When to get professional help

For ongoing maintenance, most competent gardeners can be engaged directly. Escalate to a specialist when:

  • Tree surgery is required above 2m — the Work at Height Regulations 2005 apply and specialist equipment is essential.
  • You suspect a tree has a TPO or sits within a conservation area — check with your local planning authority before instructing any work, as acting without consent can result in enforcement action.
  • Drainage works may affect a neighbouring property, public highway, or public sewer.
  • Any structure you are planning — a wall, outbuilding, or pergola — may fall outside permitted development limits under the Town and Country Planning (General Permitted Development) (England) Order 2015.

How Housey can help

Housey's network of vetted landscapers covers projects from single patio installations to full garden transformations across the UK. Get competitive quotes, read verified reviews, and compare professionals in one place — without the cold calls.

Frequently asked questions

Do professional gardeners and landscapers need to be licensed in the UK?

There is no statutory licensing requirement for gardeners or landscapers in the UK. However, professional membership bodies — BALI for landscapers, RHS qualifications for gardeners, and Lantra for horticulture — provide a degree of verified quality assurance. Always check insurance and references regardless of credentials claimed.

How much does a professional landscaper charge per day in the UK?
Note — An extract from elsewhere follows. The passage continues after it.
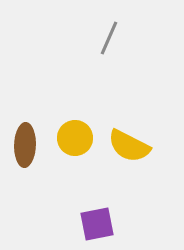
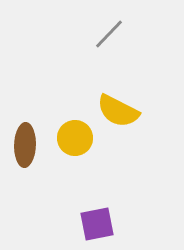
gray line: moved 4 px up; rotated 20 degrees clockwise
yellow semicircle: moved 11 px left, 35 px up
Indicative UK costs, last reviewed 2026-05-19. Day rates for a landscaper typically range from £200–£450 per person per day, depending on location, experience, and project type. Materials are usually priced separately. Obtain at least three written quotes for any project before committing.

How often should I have my garden professionally maintained?

This depends on garden size, plant types, and personal preference. Most homeowners with a regular gardener book fortnightly visits during the growing season (April to October) and monthly in winter. Some prefer seasonal visits only — a pre-summer tidy and a pre-winter cut-back. Discuss your priorities and agree a programme before the gardener starts.

Can a landscaper also maintain the garden after the project is complete?

Some landscaping companies offer a maintenance follow-up service, but many are purely project-based and hand the garden over once construction is finished. If ongoing maintenance matters to you, clarify this before instructing — you may need to engage a separate gardener for regular upkeep once the build is complete.